/divide_conquer

Primary LanguageC++OtherNOASSERTION

Divide and Conquer Frontend Bottleneck

This repository is the implementation of Divide and Conquer (D&C) instruction prefetcher also known as SN4L+Dis+BTB on ChampSim.

Citation

If you use this work, please cite our paper published in ISCA 2020, in which we introduced and evaluated the divide-and-conquer approach. We also urge you to include the following in the acknowledgment section: "We used the publicly-released source code of the divide-and-conquer approach [cite the GitHub page]."

Ali Ansari, Pejman Lotfi-Kamran, and Hamid Sarbazi-Azad, "Divide and Conquer Frontend Bottleneck," in the proceedings of ISCA 2020, pp. 65-78, June 2020

License

The license is a free non-exclusive, non-transferable license to reproduce, use, modify and display the source code version of the Software, with or without modifications for commercial and non-commercial purposes.

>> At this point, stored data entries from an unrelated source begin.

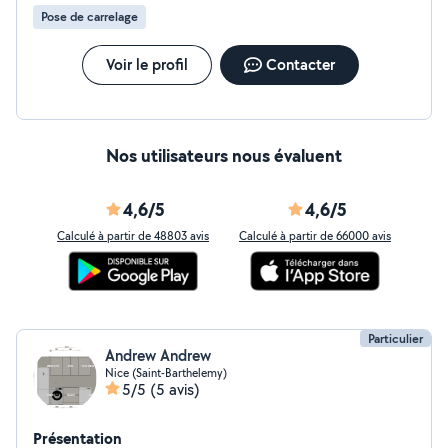
Pose de carrelage
Voir le profil
Contacter
Nos utilisateurs nous évaluent
4,6/5
4,6/5
Calculé à partir de 48803 avis
Calculé à partir de 66000 avis
Particulier
Andrew Andrew
Nice (Saint-Barthelemy)
5/5
(5 avis)
Présentation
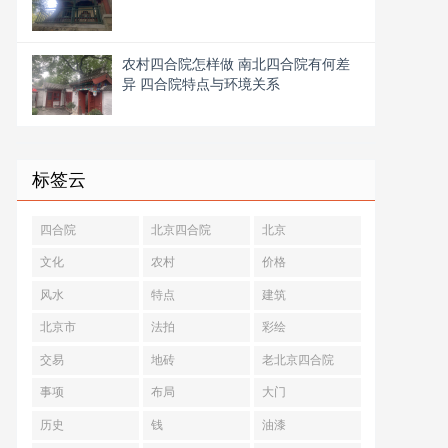
农村四合院怎样做 南北四合院有何差
异 四合院特点与环境关系
标签云
四合院
北京四合院
北京
文化
农村
价格
风水
特点
建筑
北京市
法拍
彩绘
交易
地砖
老北京四合院
事项
布局
大门
历史
钱
油漆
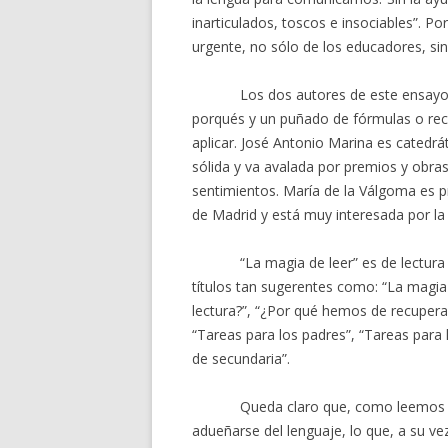
inarticulados, toscos e insociables”. Po
urgente, no sólo de los educadores, sin
Los dos autores de este ensay
porqués y un puñado de fórmulas o rece
aplicar. José Antonio Marina es catedrát
sólida y va avalada por premios y obra
sentimientos. María de la Válgoma es p
de Madrid y está muy interesada por la l
“La magia de leer” es de lectura 
títulos tan sugerentes como: “La magia 
lectura?”, “¿Por qué hemos de recuperar
“Tareas para los padres”, “Tareas para 
de secundaria”.
Queda claro que, como leemos en
adueñarse del lenguaje, lo que, a su vez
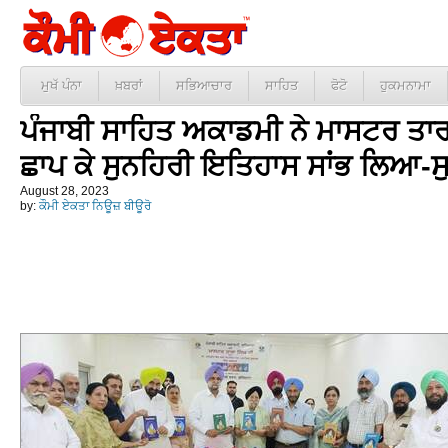
ਮੁਖੱ ਪੰਨਾ
ਖ਼ਬਰਾਂ
ਸਭਿਆਚਾਰ
ਸਾਹਿਤ
ਫੋਟੋ
ਹੁਕਮਨਾਮਾ
ਪੰਜਾਬੀ ਸਾਹਿਤ ਅਕਾਡਮੀ ਨੇ ਮਾਸਟਰ ਤਾਰਾ
ਛਾਪ ਕੇ ਸੁਨਹਿਰੀ ਇਤਿਹਾਸ ਸਾਂਭ ਲਿਆ-ਸੁ
August 28, 2023
by:
ਕੌਮੀ ਏਕਤਾ ਨਿਊਜ਼ ਬੀਊਰੋ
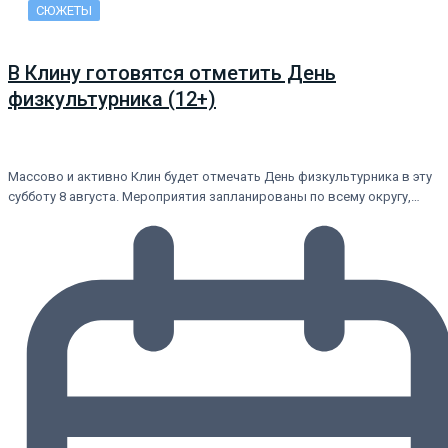
СЮЖЕТЫ
В Клину готовятся отметить День
физкультурника (12+)
Массово и активно Клин будет отмечать День физкультурника в эту
субботу 8 августа. Мероприятия запланированы по всему округу,…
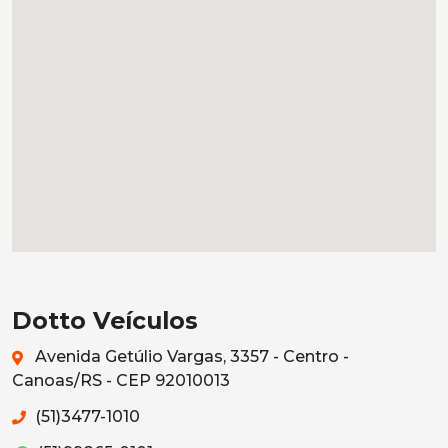
Dotto Veículos
Avenida Getúlio Vargas, 3357 - Centro -
Canoas/RS - CEP 92010013
(51)3477-1010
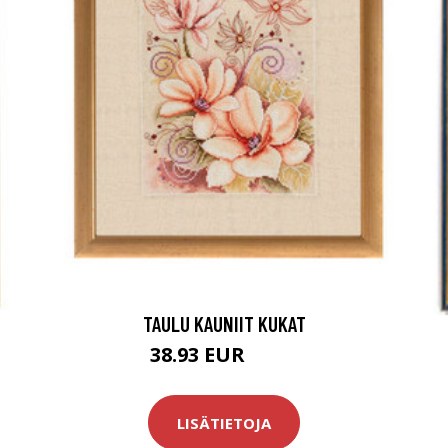
TAULU KAUNIIT KUKAT
38.93 EUR
58.9 EUR
LISÄTIETOJA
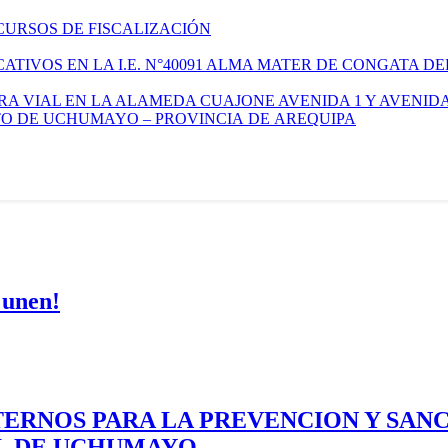
CURSOS DE FISCALIZACIÓN
TIVOS EN LA I.E. N°40091 ALMA MATER DE CONGATA DE
A VIAL EN LA ALAMEDA CUAJONE AVENIDA 1 Y AVENIDA
ITO DE UCHUMAYO – PROVINCIA DE AREQUIPA
 unen!
ERNOS PARA LA PREVENCION Y SAN
AL DE UCHUMAYO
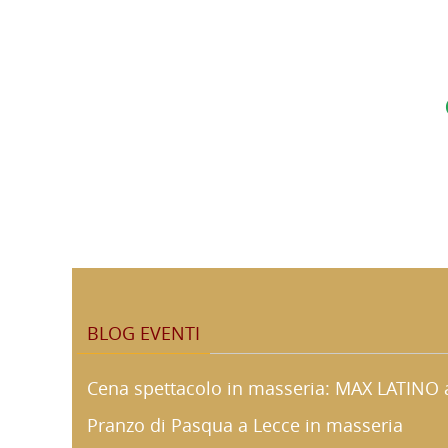
BLOG EVENTI
Cena spettacolo in masseria: MAX LATINO a
Pranzo di Pasqua a Lecce in masseria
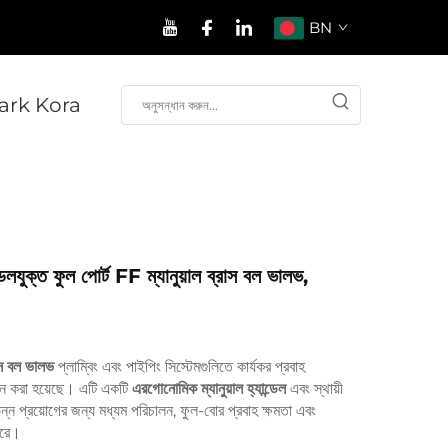
BN
rk Kora
ডেলযুক্ত ফুল পোর্ট FF ম্যানুয়াল ব্রাস বল ভালভ,
রাস বল ভালভ
প্লাম্বিং এবং পাইপিং সিস্টেমগুলিতে কার্যকর প্রবাহ
জাইন করা হয়েছে। এটি একটি
এরগোনোমিক ম্যানুয়াল হ্যান্ডেল
এবং স্থায়ী
িভিন্ন প্রয়োগের জন্য মধ্যম পরিচালন, ফুল-বোর প্রবাহ ক্ষমতা এবং
করে।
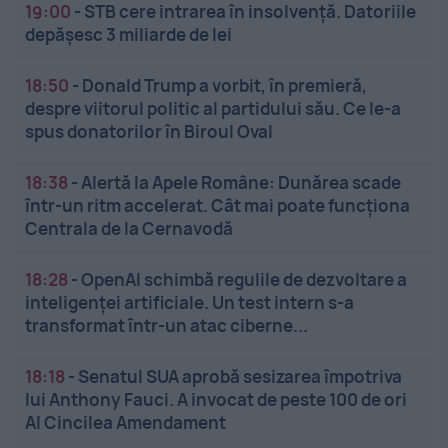
19:00
-
STB cere intrarea în insolvență. Datoriile
depășesc 3 miliarde de lei
18:50
-
Donald Trump a vorbit, în premieră,
despre viitorul politic al partidului său. Ce le-a
spus donatorilor în Biroul Oval
18:38
-
Alertă la Apele Române: Dunărea scade
într-un ritm accelerat. Cât mai poate funcționa
Centrala de la Cernavodă
18:28
-
OpenAI schimbă regulile de dezvoltare a
inteligenței artificiale. Un test intern s-a
transformat într-un atac ciberne...
18:18
-
Senatul SUA aprobă sesizarea împotriva
lui Anthony Fauci. A invocat de peste 100 de ori
Al Cincilea Amendament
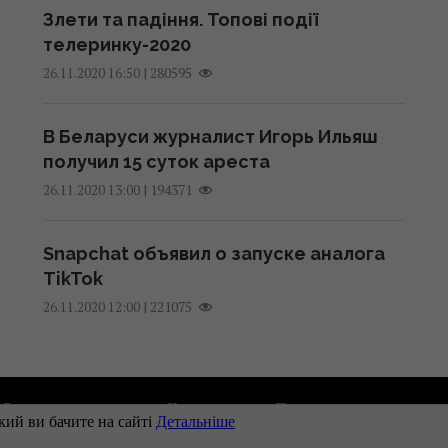
Злети та падіння. Топові події
телеринку-2020
|
280595
26.11.2020 16:50
В Беларуси журналист Игорь Ильяш
получил 15 суток ареста
|
194371
26.11.2020 13:00
Snapchat объявил о запуске аналога
TikTok
|
221075
26.11.2020 12:00
Рекламодателям
Контакты
Правила использован
Наши партнеры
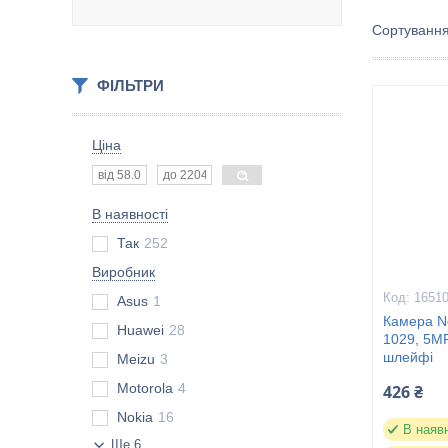
ФІЛЬТРИ
Ціна
В наявності
Так
252
Виробник
1651
Asus
1
Камера No
Huawei
28
1029, 5MP
шлейфі
Meizu
3
Motorola
4
426 ₴
Nokia
16
В наяв
Ще 6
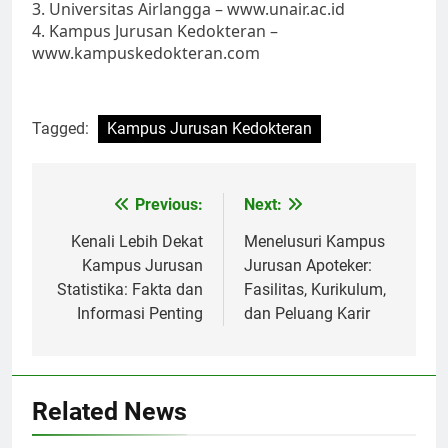
3. Universitas Airlangga – www.unair.ac.id
4. Kampus Jurusan Kedokteran –
www.kampuskedokteran.com
Tagged:
Kampus Jurusan Kedokteran
Post
Previous:
Next:
navigation
Kenali Lebih Dekat
Menelusuri Kampus
Kampus Jurusan
Jurusan Apoteker:
Statistika: Fakta dan
Fasilitas, Kurikulum,
Informasi Penting
dan Peluang Karir
Related News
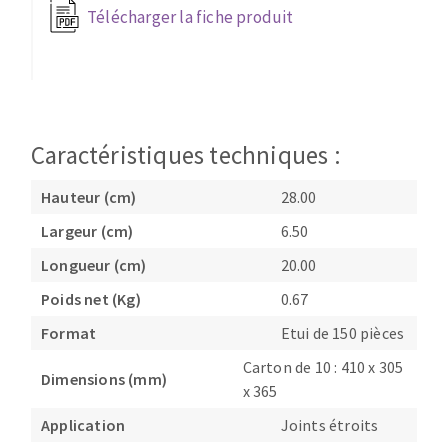
Télécharger la fiche produit
Fraises scies
Ponceuses
Rubans
Tours à métaux
Fraise HSS
Tables
Forets métaux
Caractéristiques techniques :
Hauteur (cm)
28.00
Largeur (cm)
6.50
Longueur (cm)
20.00
Poids net (Kg)
0.67
Format
Etui de 150 pièces
Carton de 10 : 410 x 305
Dimensions (mm)
x 365
Application
Joints étroits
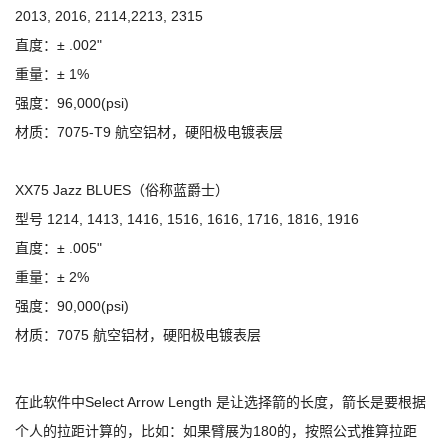
2013, 2016, 2114,2213, 2315
直度：± .002"
重量：± 1%
强度：96,000(psi)
材质：7075-T9 航空铝材，硬阳极电镀表层
XX75 Jazz BLUES（俗称蓝爵士）
型号 1214, 1413, 1416, 1516, 1616, 1716, 1816, 1916
直度：± .005"
重量：± 2%
强度：90,000(psi)
材质：7075 航空铝材，硬阳极电镀表层
在此软件中Select Arrow Length 是让选择箭的长度，箭长是要根据
个人的拉距计算的，比如：如果臂展为180的，按照公式推算拉距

The license does not entitle Licensee to technical support, telephone assistance, enhancements, or updates to the Software.

Maintained by Ali Ansari

Please forward all your inquiries to: ali.ansari@epfl.ch

Clone D&C repository

git clone https://github.com/ipmcs/divide_conquer.git

Compile

ChampSim takes eight parameters: Branch predictor, L1I prefetcher, L1D prefetcher, L2C prefetcher, LLC prefetcher, LLC replacement policy, the number of cores, and a naming flag. For example, ./build_champsim.sh hashed_perceptron SN4L next_line spp_dev no lru 1 16K_SeqTable builds a single-core processor with hashed_perceptron branch predictor, SN4L L1 prefetcher, next_line L1D prefetcher, spp_dev L2 prefetchers, no prefetcher for LLC, and the baseline LRU replacement policy for the LLC. The naming flag indicates that SN4L has 16 K entries for its SeqTable in this build.

$ ./build_champsim.sh hashed_perceptron SN4L next_line spp_dev no lru 1 16K_SeqTable

$ ./build_champsim.sh ${BRANCH} ${L1I_PREFETCHER} ${L1D_PREFETCHER} ${L2C_PREFETCHER} ${LLC_PREFETCHER} ${LLC_REPLACEMENT} ${NUM_CORE} ${FLAG}

Download IPC-1 trace

The first instruction prefetching championship provided 50 traces that can be downloaded from:

https://drive.google.com/file/d/1qs8t8-YWc7lLoYbjbH_d3lf1xdoYBznf/view?usp=sharing

Download DPC-3 trace

Professor Daniel Jimenez at Texas A&M University kindly provided traces for DPC-3. Use the following script to download these traces (~20GB size and max simpoint only).

$ cd scripts

$ ./download_dpc3_traces.sh

Run simulation

Execute run_champsim.sh with proper input arguments. The default TRACE_DIR in run_champsim.sh is set to ~/ipc1_public.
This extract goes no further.